Revival Ideas For Montague Street Could Help All Neighborhood Retail
Revitalizing Brooklyn Heights’ Retail Corridor
Montague Street isn’t what it used to be. When I was growing up, Montague was the center of our community — where neighbors could spend time at, not one but two, bookstores, pick up deliciously prepared meals at Only the Best, and get the best rugelach at Sinclair’s Bakery. Of course, concentrations of vacant storefronts are an epidemic across our district, Brooklyn, and New York City, but conditions on Montague Street are especially dire. Today we have about 20 vacancies on just two blocks. COVID has accelerated these problems, but we all know that Montague was struggling long before the pandemic struck. It’s time for us to tackle these issues and once again make Montague Street a central hub of our community. If I am elected to be the local City Council Member, bringing Montague Street back will be a top neighborhood priority for me in Brooklyn Heights.
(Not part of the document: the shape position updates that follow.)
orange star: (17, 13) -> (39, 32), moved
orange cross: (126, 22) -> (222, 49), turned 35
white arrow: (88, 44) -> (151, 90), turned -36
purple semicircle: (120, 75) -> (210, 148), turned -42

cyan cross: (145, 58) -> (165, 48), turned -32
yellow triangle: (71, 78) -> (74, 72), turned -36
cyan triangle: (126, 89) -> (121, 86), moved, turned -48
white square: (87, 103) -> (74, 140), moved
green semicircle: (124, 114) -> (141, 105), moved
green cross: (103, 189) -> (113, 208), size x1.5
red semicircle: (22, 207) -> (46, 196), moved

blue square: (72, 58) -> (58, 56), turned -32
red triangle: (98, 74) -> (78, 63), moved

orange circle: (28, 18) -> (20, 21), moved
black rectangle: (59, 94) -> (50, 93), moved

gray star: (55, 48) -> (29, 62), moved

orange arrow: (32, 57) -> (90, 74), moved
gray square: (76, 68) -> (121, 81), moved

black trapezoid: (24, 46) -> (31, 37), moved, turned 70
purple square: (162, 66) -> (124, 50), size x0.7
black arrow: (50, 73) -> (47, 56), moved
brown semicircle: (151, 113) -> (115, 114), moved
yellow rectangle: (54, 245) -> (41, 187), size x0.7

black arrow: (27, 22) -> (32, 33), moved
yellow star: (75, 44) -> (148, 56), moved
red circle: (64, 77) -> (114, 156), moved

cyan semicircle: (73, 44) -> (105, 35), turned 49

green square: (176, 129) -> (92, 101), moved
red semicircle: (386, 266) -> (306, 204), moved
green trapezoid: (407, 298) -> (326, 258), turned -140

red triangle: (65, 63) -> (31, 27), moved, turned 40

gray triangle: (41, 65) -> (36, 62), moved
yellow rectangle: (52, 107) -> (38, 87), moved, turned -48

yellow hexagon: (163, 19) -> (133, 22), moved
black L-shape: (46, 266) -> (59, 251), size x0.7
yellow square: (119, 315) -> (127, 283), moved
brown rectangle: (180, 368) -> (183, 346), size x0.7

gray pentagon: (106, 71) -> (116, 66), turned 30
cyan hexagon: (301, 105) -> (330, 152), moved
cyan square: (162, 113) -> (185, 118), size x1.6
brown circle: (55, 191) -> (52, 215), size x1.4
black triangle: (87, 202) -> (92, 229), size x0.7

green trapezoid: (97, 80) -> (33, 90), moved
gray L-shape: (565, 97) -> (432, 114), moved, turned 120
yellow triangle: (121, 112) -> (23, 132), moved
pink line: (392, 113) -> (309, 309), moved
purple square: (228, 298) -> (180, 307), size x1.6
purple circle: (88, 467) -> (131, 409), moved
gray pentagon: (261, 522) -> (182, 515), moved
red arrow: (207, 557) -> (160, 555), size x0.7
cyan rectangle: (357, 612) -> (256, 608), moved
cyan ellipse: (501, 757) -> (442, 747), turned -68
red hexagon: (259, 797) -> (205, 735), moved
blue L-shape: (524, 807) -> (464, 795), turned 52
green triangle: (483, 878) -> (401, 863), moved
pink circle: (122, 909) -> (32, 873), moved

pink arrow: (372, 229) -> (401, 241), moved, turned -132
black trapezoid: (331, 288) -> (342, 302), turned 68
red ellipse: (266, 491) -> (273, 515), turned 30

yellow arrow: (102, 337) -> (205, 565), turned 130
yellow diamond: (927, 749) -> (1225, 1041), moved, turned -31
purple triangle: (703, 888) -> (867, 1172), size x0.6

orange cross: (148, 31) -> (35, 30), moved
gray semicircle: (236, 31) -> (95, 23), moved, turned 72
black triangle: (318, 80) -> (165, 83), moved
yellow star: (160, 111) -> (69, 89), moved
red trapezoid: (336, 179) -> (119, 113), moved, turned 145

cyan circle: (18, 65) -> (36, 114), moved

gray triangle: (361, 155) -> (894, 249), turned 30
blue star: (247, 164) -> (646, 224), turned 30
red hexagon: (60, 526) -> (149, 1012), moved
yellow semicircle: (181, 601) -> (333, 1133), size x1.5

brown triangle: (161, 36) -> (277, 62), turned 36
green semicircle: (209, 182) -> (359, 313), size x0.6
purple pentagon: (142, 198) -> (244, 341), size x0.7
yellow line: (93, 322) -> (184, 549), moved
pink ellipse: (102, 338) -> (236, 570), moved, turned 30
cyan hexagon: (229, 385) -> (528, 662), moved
Local small businesses connect neighbors, provide jobs, and allow us to invest in our neighborhoods rather than in Amazon. The Brooklyn Heights Association recently conducted a survey among 1,381 neighbors and the responses couldn’t be more clear. We don’t want empty storefronts to be filled with corporate chains — we want an independent bookstore like Books are Magic in Carroll Gardens, a delicious restaurant or cafe like Rucola in Boerum Hill, a bakery like Baked in Red Hook, a fishmonger like Fish Tales in Cobble Hill, and any decent butcher since Heights Prime Meats closed. A Montague Street that brings our kitchen tables and bookshelves to life and creates the connective tissue that makes a neighborhood a home. Brooklyn Heights has the buying power to support quality local small businesses and a community that is committed to helping them thrive. As Council Member, I want to be our district’s best cheerleader – helping to lead aggressive business attraction efforts, and pounding the pavement in partnership with the BHA, the Montague Street Business Improvement District, and neighbors to identify the businesses we love and persuade them to come to Montague Street.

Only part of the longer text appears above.